Reconsidering Hospital Readmission Measures
Current hospital readmission measures are part of the Centers for Medicare & Medicaid Services Five-Star Quality Rating System but are inadequate for reporting hospital quality. We review potential biases in the readmission measures and offer policy recommendations to address these biases. Hospital readmission rates are influenced by multiple sources of variation (eg, mix of patients served, bias in the performance measure); true differences in quality of care are often a much smaller source of this variation. Thus, variation from caring for large proportions of socioeconomically disadvantaged or tertiary-care patients will bias a hospital’s ratings. Ratings aside, readmission measures may indirectly harm patients because low readmission rates do not correlate with reduced mortality, yet the Five-Star Quality Rating System weighs readmission equally with mortality. We propose that hospital quality rankings not use readmission measures as currently constructed.
© 2017 Society of Hospital Medicine
Revisiting the Hospital Readmission Measures
Given significant bias in the hospital readmission measures and the ethical challenges imposed by reducing readmissions, potentially at the expense of survival, we believe CMS needs to take action to remedy the problem. First, CMS should drop hospital readmissions as a quality measure from its hospital rankings. Other hospital-rating groups and insurers should do the same. When included in payment schemes, readmissions should not be construed as a quality measure but as a utilization measure, like length of stay.
Second, the Department of Health & Human Services (HHS) should invest in maturing the hospital readmission measures to ensure construct, content, and criterion validity and reliability. No doubt the risk adjustment is complex and may be inherently limited using Medicare claims data. In the case of SES adjustment, for example, limited numbers of SES measures can be constructed from current data sources.8,13 There are other approaches to address this recommendation. For example, HHS could define a preventable readmission as one linked to some process or outcome of hospital care, such as whether the patient was discharged on an inhaler. The National Quality Forum used this approach to define a preventable venous thromboembolic event as one occurring when a patient did not receive appropriate prophylaxis. In this way, only hospital 1 in the 3 scenarios for the patient with COPD would be penalized. However, we recognize that it is not always simple to define specific process measures (eg, prescribing an inhaler) that link to readmission outcomes and that there may be other important yet hard-to-measure interventions (eg, patient and family education) that are important components of patient-centered care and readmission prevention.
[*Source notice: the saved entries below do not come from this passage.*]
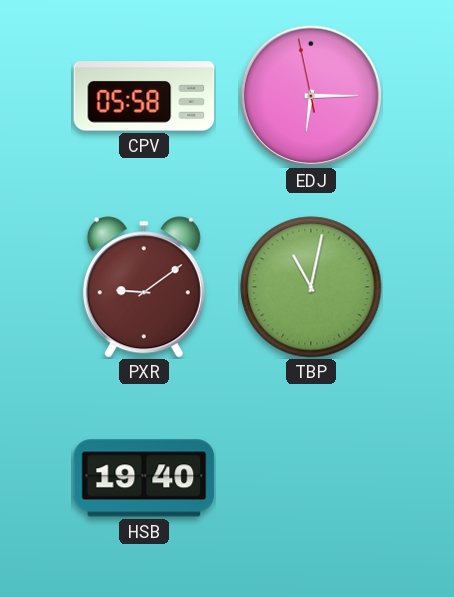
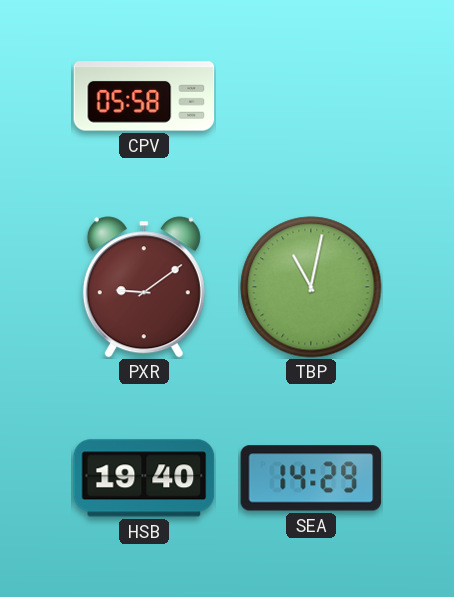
EDJ: 6:14 -> none
SEA: none -> 14:29
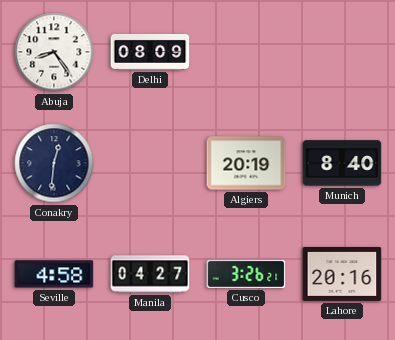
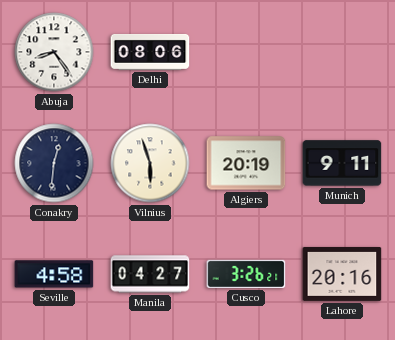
Delhi: 08:09 -> 08:06
Vilnius: none -> 5:57
Munich: 8:40 -> 9:11
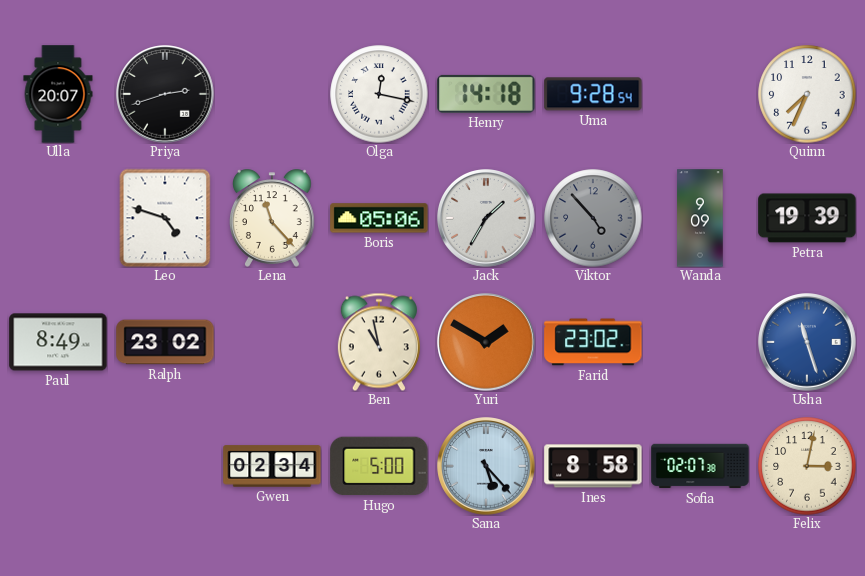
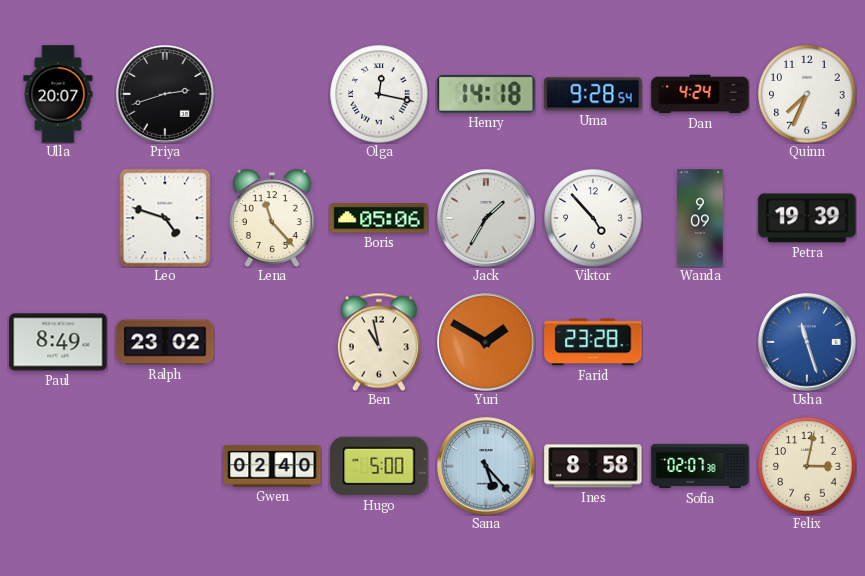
Dan: none -> 4:24
Viktor dial: grey -> white
Farid: 23:02 -> 23:28
Gwen: 02:34 -> 02:40
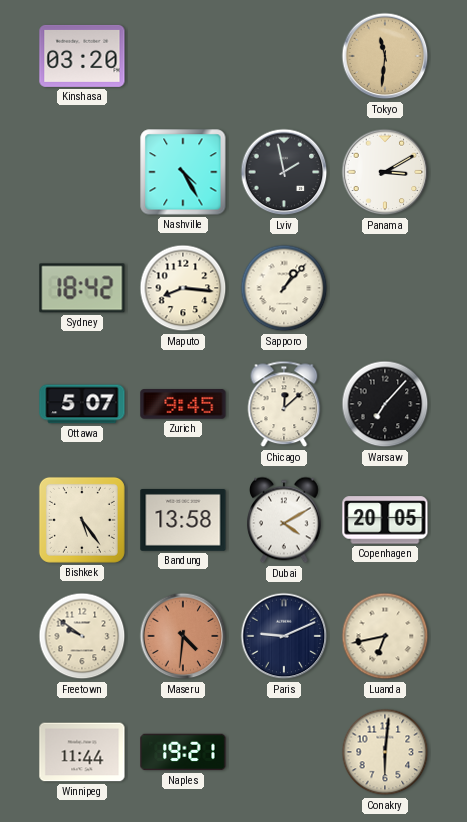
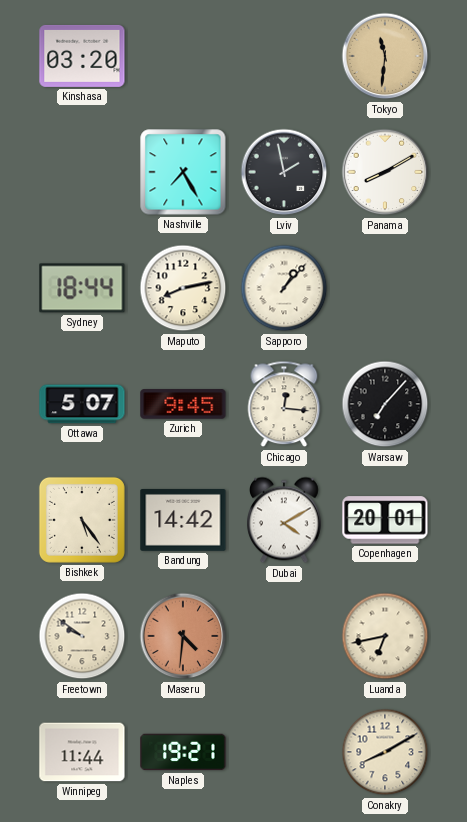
Nashville: 4:25 -> 7:25
Panama: 3:10 -> 8:10
Sydney: 18:42 -> 18:44
Maputo: 8:16 -> 8:13
Chicago: 12:08 -> 12:16
Bandung: 13:58 -> 14:42
Copenhagen: 20:05 -> 20:01
Paris: 9:11 -> none
Conakry: 6:01 -> 8:10
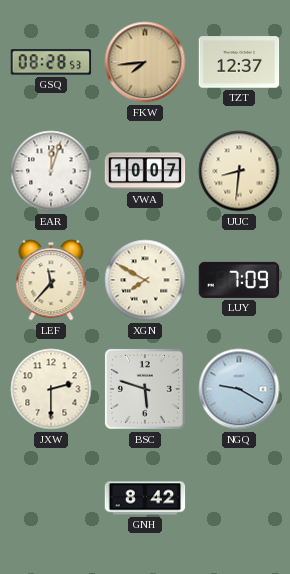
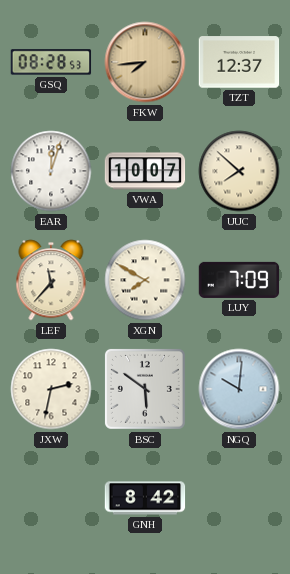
UUC: 8:31 -> 7:52
JXW: 2:30 -> 2:32
BSC: 5:48 -> 5:51
NGQ: 9:20 -> 10:01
This is why readmissions are so challenging as a quality measure. If experts cannot define clinician behaviors that have a strong theory of change or are causally related to reduced readmissions, it is hard to call readmissions a modifiable quality measure. Another potential strategy to level the playing field would be to compare readmission rates across peer institutions only. For instance, tertiary-care safety net hospitals would be compared to one another and rural community hospitals would be compared to one another.14 Lastly, new data sources could be added to account for the social, community-level, public health, and personal health factors that heavily influence a patient’s risk for readmission, in addition to hospital-level factors. Appropriate methods will be needed to develop statistical models for risk adjustment; however, this is a complex topic and beyond the scope of the current paper.
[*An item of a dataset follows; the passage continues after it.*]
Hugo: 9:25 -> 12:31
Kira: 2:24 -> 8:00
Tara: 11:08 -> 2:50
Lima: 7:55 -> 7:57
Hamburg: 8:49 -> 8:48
Third, HHS could continue to use the current readmission measures as population health measures while supporting multistakeholder teams to better understand how people and their communities, public health agencies, insurers, and healthcare providers can collaborate to help patients thrive and avoid readmissions by addressing true defects in care and care coordination.
While it is understandable why policy makers chose to focus on hospital readmissions, and while we recognize that concerns about the measures were unknown when they were created, emerging evidence demonstrates that the current readmission measures (particularly when used as a quality metric) lack construct validity, contain significant bias and systematic errors, and create ethical tension by rewarding hospitals both financially and reputationally for turning away sick and socially disadvantaged patients who may, consequently, have adverse outcomes. Current readmission measures need to be reconsidered.
Acknowledgments
The authors thank Christine G. Holzmueller, BLA, with the Armstrong Institute for Patient Safety and Quality, Johns Hopkins Medicine, for her assistance in editing the manuscript and preparing it for journal submission.
Disclosure
Dr. Pronovost errs on the side of full disclosure and reports receiving grant or contract support from the Agency for Healthcare Research and Quality, the Gordon and Betty Moore Foundation (research related to patient safety and quality of care), the National Institutes of Health (acute lung injury research), and the American Medical Association Inc. (improve blood pressure control); honoraria from various healthcare organizations for speaking on patient safety and quality (the Leigh Bureau manages engagements); book royalties from the Penguin Group for his book Safe Patients, Smart Hospitals; and was receiving stock and fees to serve as a director for Cantel Medical up until 24 months ago. Dr. Pronovost is a founder of Patient Doctor Technologies, a startup company that seeks to enhance the partnership between patients and clinicians with an application called Doctella. Dr. Brotman, Dr. Hoyer, and Ms. Deutschendorf report no relevant conflicts of interest.